— Requirement —
Only the lines of the data below from the one with "The width and" through the one with "has height=1356, width=1380." are wanted. Repeat them exactly.

— Records for this exercise —
══════════════════════════════

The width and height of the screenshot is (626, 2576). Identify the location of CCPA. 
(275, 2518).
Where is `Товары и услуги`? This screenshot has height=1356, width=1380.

══════════════════════════════

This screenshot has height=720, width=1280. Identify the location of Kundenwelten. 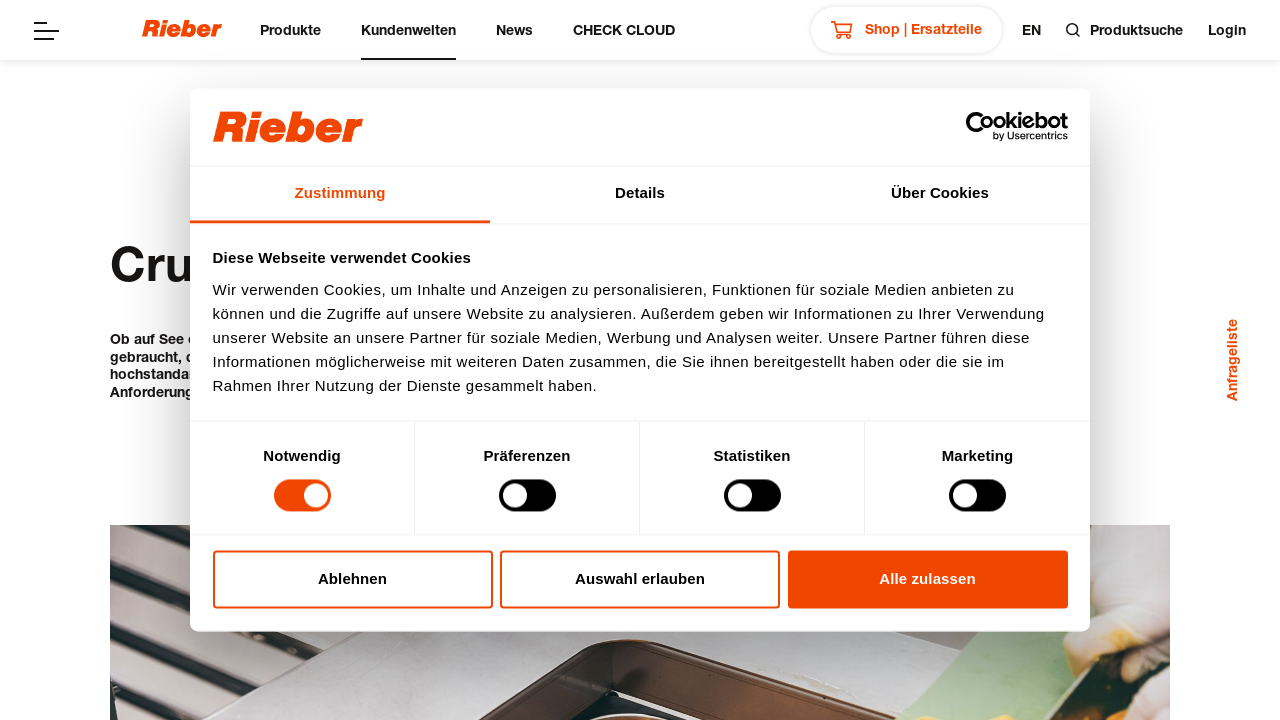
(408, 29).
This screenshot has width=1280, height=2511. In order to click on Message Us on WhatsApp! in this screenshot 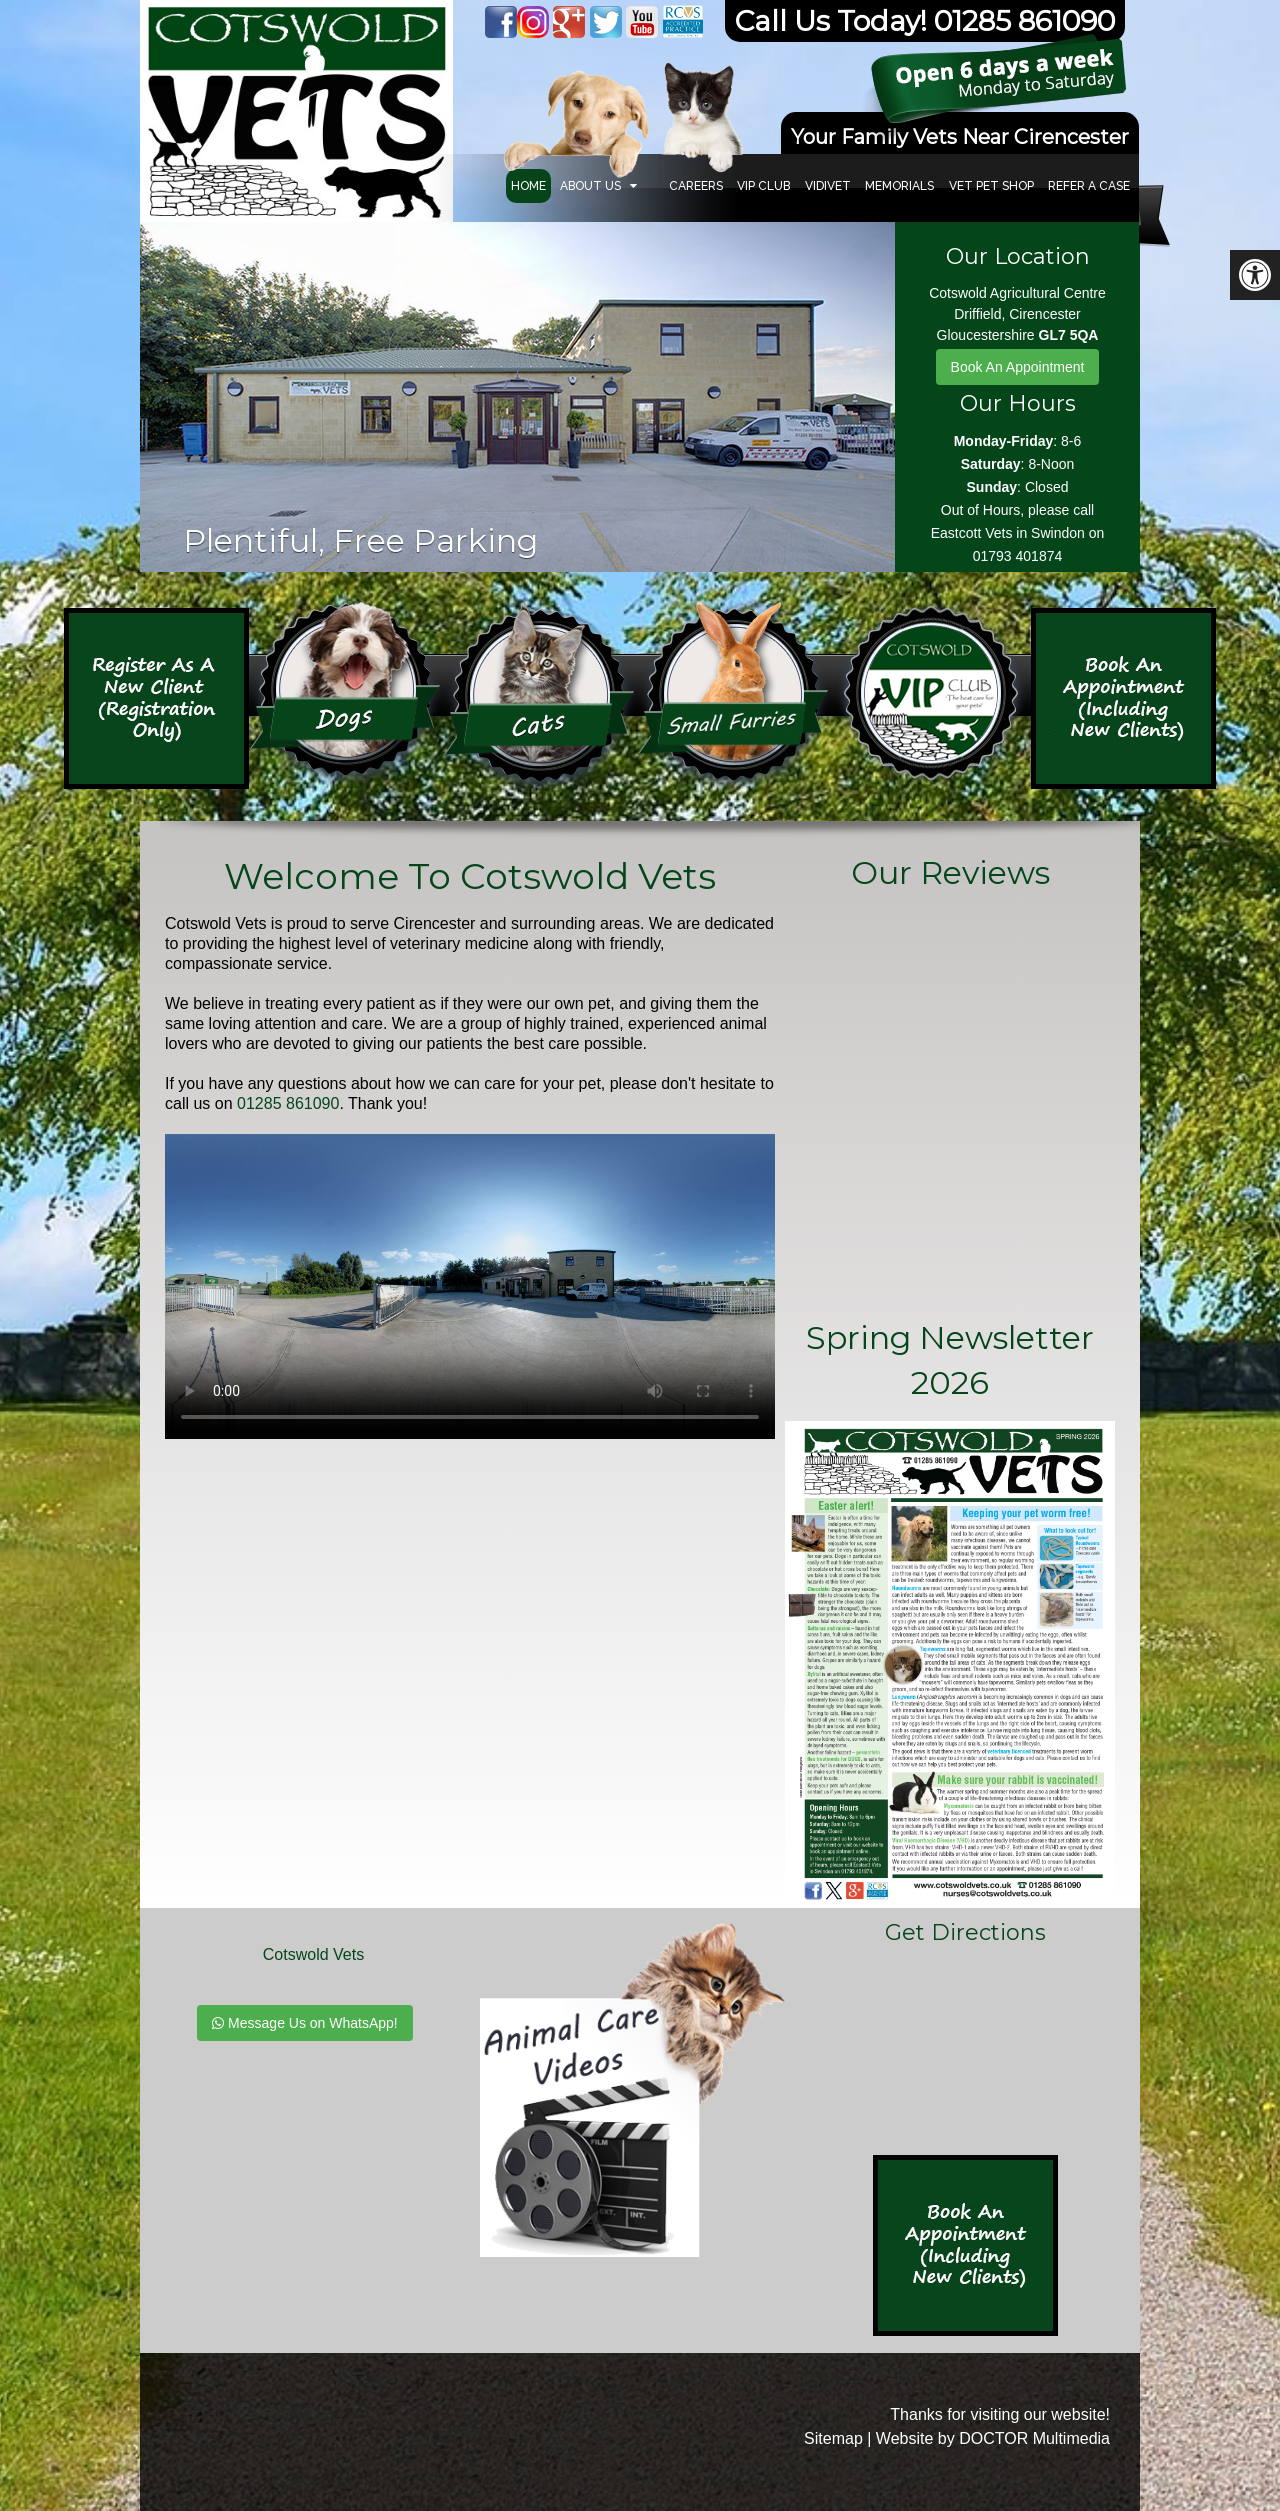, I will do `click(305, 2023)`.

══════════════════════════════

— Exercise output —
The width and height of the screenshot is (626, 2576). Identify the location of CCPA. 
(275, 2518).
Where is `Товары и услуги`? This screenshot has height=1356, width=1380.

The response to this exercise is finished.